Michigan in the mid-1960's was the nation's hotbed of antiwar radicalism, and the place where Students for a Democratic Society was founded. Mr. Kaczynski's advisor there, Allen Shields, was one of a group of professors from around the country who signed a statement in 1967 urging students not to take jobs that would help the Vietnam war effort.

Yet it is not clear what effect, if any, such activism had on Mr. Kaczynski, whom professors recalled as one of the last students to wear a coat and tie regularly.

In 1967, he became an acting assistant professor at Berkeley, a notch above the instructor jobs most new doctoral graduates received.

Other young math teachers at Berkeley at the time have no memory of him now, though they recall one another clearly. "I can't recollect this guy, nor does anybody I know recollect him," said Lance W. Small, now a professor at the University of California at San Diego.

In the late 1960's, the notion that society was fundamentally corrupt took hold among many young leftists, nowhere more powerfully than at Berkeley. Some joined the "back to the land" movement, divorcing themselves from modern society, much as Mr. Kaczynski did.

In early 1969, Mr. Kaczynski, not yet 27 years old, cut short his promising academic career. In a note written March 2, 1969, J. W. Addison, chairman of the mathematics department, referred to the young teacher's "sudden and unexpected" resignation.

In 1970, in a letter to Mr. Shields, Mr. Kaczynski's advisor at Michigan, Mr. Addison wrote that when Mr. Kaczynski resigned, he "said he was going to give up mathematics and wasn't sure what he was going to do."

He added: "Kaczynski seemed almost pathologically shy and as far as I know he made no close friends in the department. Efforts to bring him more into the swing of things had failed."

Some colleagues at Berkeley said they recalled Mr. Kaczynski's saying he had quit to be a social worker.

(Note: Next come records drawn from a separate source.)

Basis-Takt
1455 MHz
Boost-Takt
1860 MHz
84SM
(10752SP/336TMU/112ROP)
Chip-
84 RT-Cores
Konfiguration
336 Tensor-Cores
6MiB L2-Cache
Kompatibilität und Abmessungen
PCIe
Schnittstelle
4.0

In 1971, Mr. Kaczynski and his brother bought a plot outside tiny Lincoln, Mont., and he built the one-room shack, without heating, plumbing or electricity, that was his home for much of the next 25 years. He lived by the same anti-technology standards espoused in the Unabomber's writings, growing vegetables and chopping wood, riding a bicycle and shunning cars.

In 1978, he returned for a time to the Chicago area just when the bombings began there, getting an Illinois driver's license and possibly a job. And Federal agents say that Mr. Kaczynski lived in or near Salt Lake City in the early 1980's, when the bomber's activities shifted there.

His neighbors in the Rockies say he never left the area for very long. His withdrawal was so complete that his family's neighbors say he did not attend the 1990 funeral for his father, who was dying of cancer and committed suicide.

But some who crossed his path almost three decades ago guess that the die was cast at Berkeley.

"I really think his views are a product of what was in the air in Berkeley in those days," Professor Small recalled. "You could become infected by this feeling that society had taken a wrong turn. Terrible things were going on, and you couldn't help but be affected."